For vertical call spreads 10 index points apart the lower stuck leg with strike price between 25 index points below the at-the-money strike and 65 above the at-the-money.
For vertical call spreads 15 index points apart the lower stuck leg with strike price between 25 index points below the at-the-money strike and 60 above the at-the-money.
For vertical call spreads 20 index points apart the lower stuck leg with strike price between 25 index points below the at-the-money strike and 55 above the at-the-money.
For vertical call spreads 25 index points apart the lower stuck leg with strike price between 25 index points below the at-the-money strike and 50 above the at-the-money.
And:
For vertical put spreads 5 index points apart (i.e. 1125 call vs 1120 call) the lower stuck leg with strike price between 75 index points below the at-the-money strike and 20 above the at-the-money.

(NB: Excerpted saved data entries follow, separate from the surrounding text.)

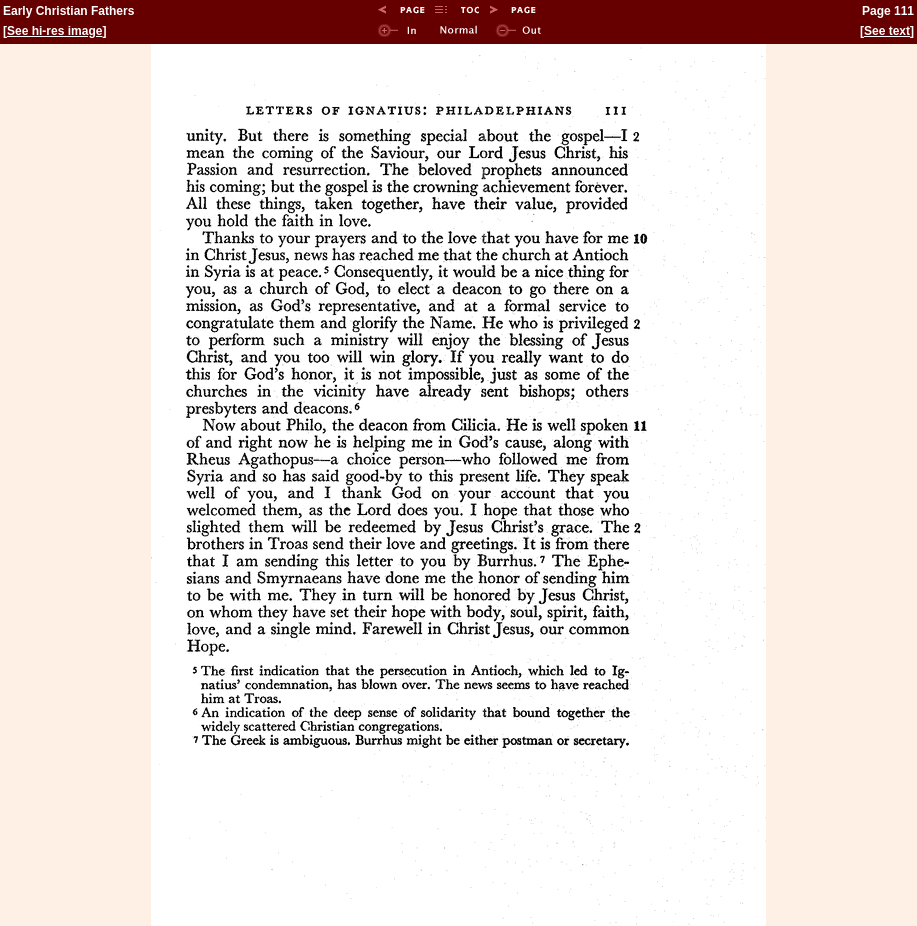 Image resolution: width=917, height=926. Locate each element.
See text (887, 31)
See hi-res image (54, 31) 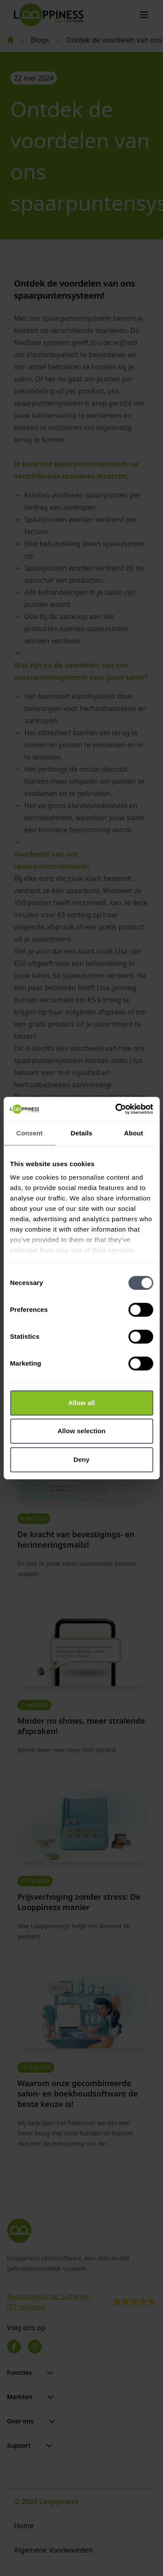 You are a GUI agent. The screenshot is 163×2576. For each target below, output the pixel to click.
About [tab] (133, 1133)
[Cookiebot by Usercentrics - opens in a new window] (116, 1109)
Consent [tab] (29, 1133)
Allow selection (81, 1431)
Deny (81, 1459)
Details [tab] (82, 1133)
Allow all (81, 1402) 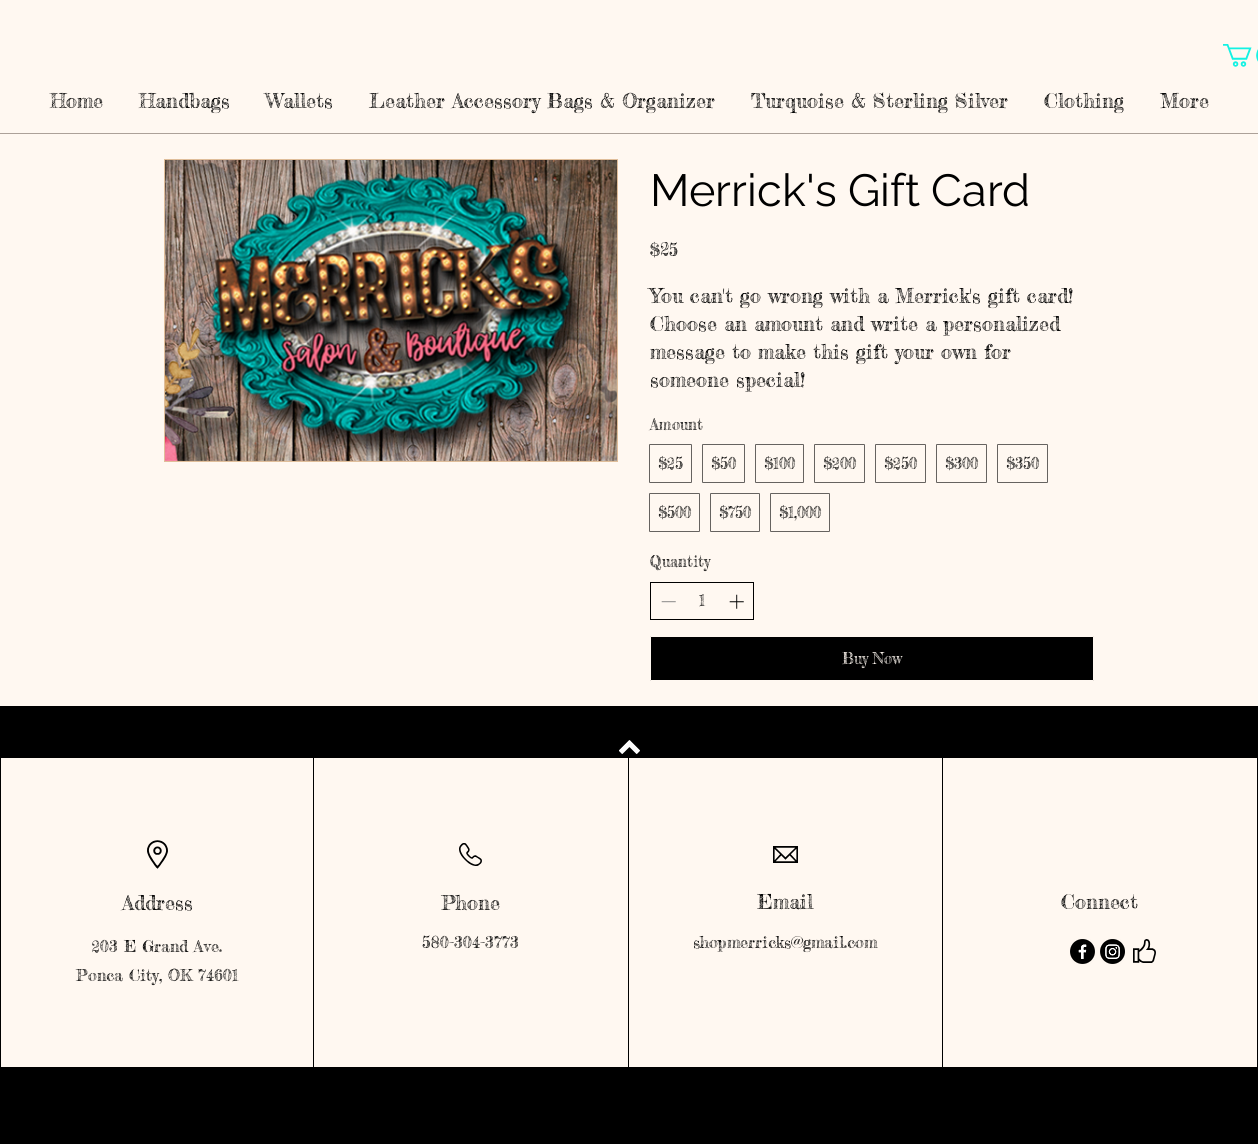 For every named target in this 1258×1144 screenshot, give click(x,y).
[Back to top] (629, 747)
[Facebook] (1082, 951)
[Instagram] (1112, 951)
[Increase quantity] (736, 601)
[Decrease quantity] (668, 601)
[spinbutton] (702, 600)
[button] (184, 91)
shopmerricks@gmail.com (785, 942) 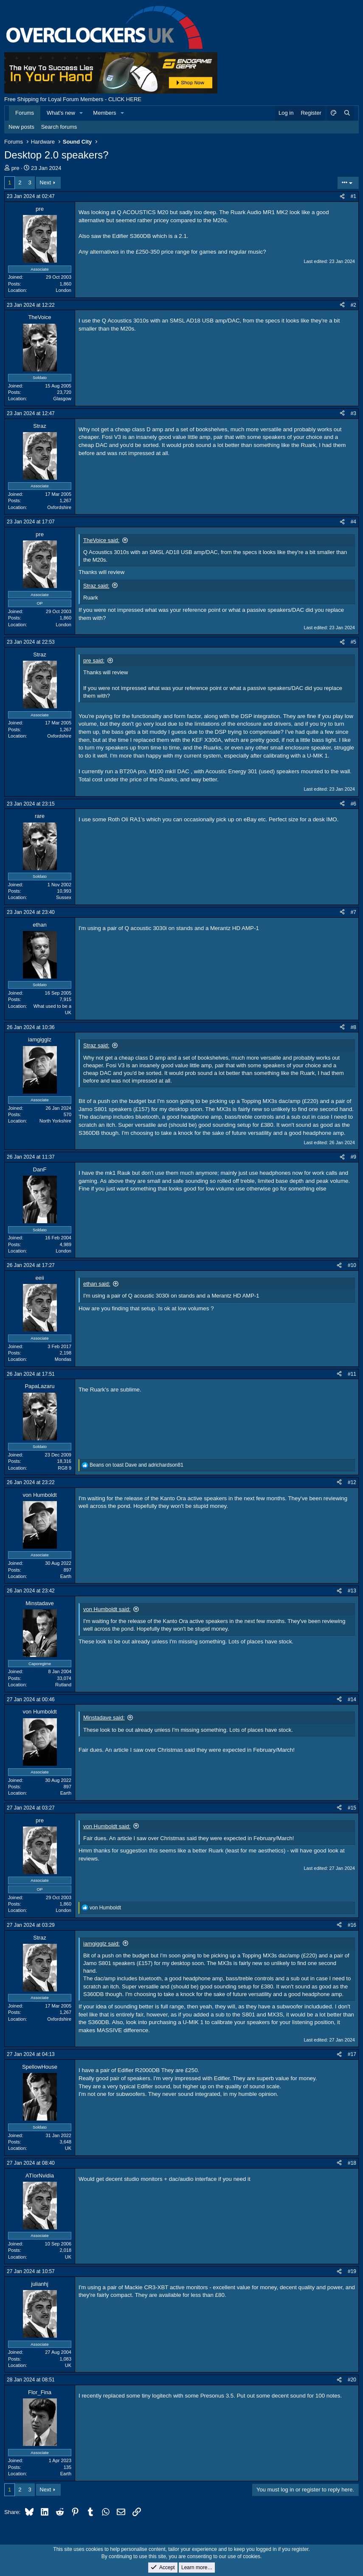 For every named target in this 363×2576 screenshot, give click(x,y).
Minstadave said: (104, 1717)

For vertical put spreads 10 index points apart the lower stuck leg with strike price between 75 index points below the at-the-money strike and 15 above the at-the-money.
For vertical put spreads 15 index points apart the lower stuck leg with strike price between 75 index points below the at-the-money strike and 10 above the at-the-money.
For vertical put spreads 20 index points apart the lower stuck leg with strike price between 75 index points below the at-the-money strike and 5 above the at-the-money.
For vertical put spreads 25 index points apart the lower stuck leg with strike price between 75 index points below the at-the-money strike, at-the-money.